- _MATERIAL FOR THIS TASK_:
━━━━━━━━━━━━━━━━━━━━

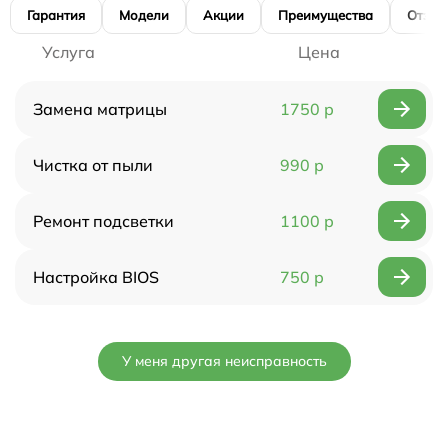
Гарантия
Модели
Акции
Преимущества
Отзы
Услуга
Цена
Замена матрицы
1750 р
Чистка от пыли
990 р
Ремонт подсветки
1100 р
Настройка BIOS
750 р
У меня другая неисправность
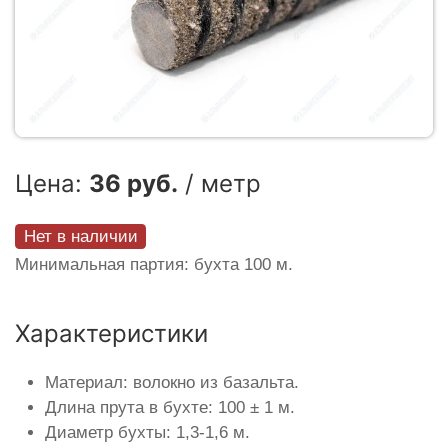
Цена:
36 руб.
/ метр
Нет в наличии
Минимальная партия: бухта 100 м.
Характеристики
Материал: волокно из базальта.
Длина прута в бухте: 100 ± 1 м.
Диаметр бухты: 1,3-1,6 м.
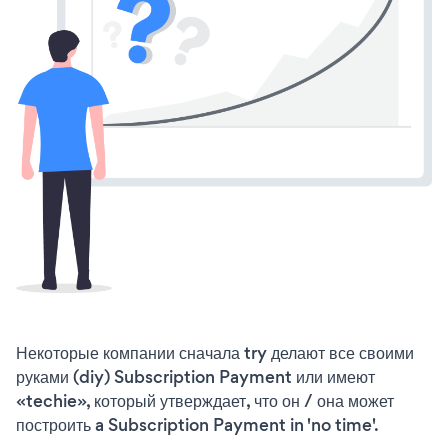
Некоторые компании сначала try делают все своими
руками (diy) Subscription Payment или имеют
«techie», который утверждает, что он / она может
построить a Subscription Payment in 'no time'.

━━━━━━━━━━━━━━━━━━━━

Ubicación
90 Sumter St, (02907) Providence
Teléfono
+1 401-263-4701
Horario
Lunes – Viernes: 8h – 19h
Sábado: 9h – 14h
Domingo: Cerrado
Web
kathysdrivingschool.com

━━━━━━━━━━━━━━━━━━━━

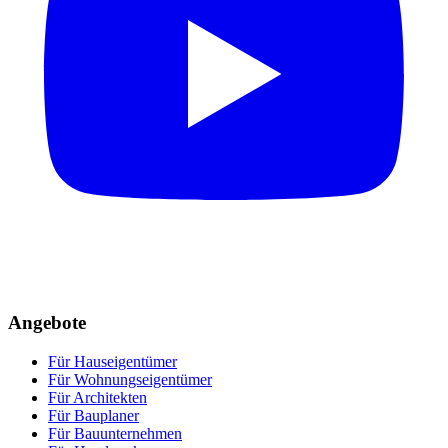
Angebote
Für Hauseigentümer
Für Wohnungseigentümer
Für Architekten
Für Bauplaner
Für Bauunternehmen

━━━━━━━━━━━━━━━━━━━━

- _ASSIGNED TASK_: Extract every line containing the string "Payment" from the material.

- _REPLY TO THE EXERCISE_:
руками (diy) Subscription Payment или имеют
построить a Subscription Payment in 'no time'.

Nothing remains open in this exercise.